Today’s guest post was contributed by Caitlin Rossi, a scientific and medical writer. Her work can be found at caitlinrossi.com.

Sexual determination is one of the most fundamental themes in biology, but geneticists are still trying to define exactly what gives rise to an egg or a sperm in Drosophila, or the fruit fly. When it comes to the female sexual determination pathway, the OVO gene has been hypothesized as a key player in this genetic network, abundant in XX reproductive cells but sparse in X reproductive cells. While the OVO locus has been well-detailed in the literature, the rise of new technical advances just may have rendered the legacy genetic model outdated.

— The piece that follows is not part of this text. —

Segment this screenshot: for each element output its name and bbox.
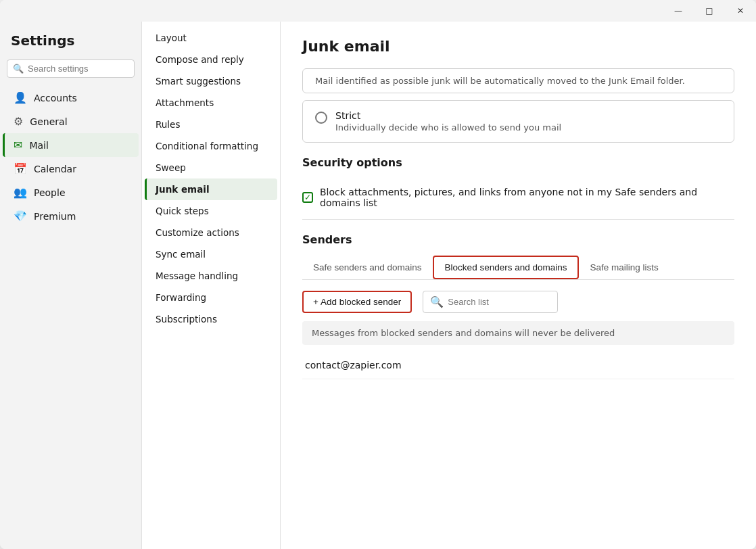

Taking advantage of novel genetic methods, a new study published in G3: Genes|Genomes|Genetics explores OVO expression and localization in developing and adult germ cells. The authors set out to determine whether this gene is essential for female reproductive cells to survive in the embryonic and adult germline. Ultimately, the study helps answer one of the most vital lingering queries in genetics: How do reproductive cells, which at first seem the same between the sexes, go on to become radically different?

The authors examined OVO activity using short- and long-read RNA sequencing. To visualize and study its behavior, they endogenously tagged OVO and used a flip-out construct—a genetic tool that removed OVO from target cells to study the effect of its absence and better understand its overall function. Not only was OVO present in all adult female germ cells, it was also passed down to newly formed germ cells. The mother’s supply of OVO remained steady until the cells of the offspring—both female and male—were able to begin gene activity and make their own OVO.

While both female and male germ cells expressed OVO during the larval stage, only females needed it to be viable. After the initial maternal supply dwindled, female germ cells that could not create their own became sterile. The authors concluded that OVO is likely always present in the Drosophila female germline from one generation to the next. If OVO stimulates its own production as seen in this study, it is possible that maternal OVO expression will be necessary to activate zygotic OVO expression. Maybe reproductive cells need OVO to make OVO.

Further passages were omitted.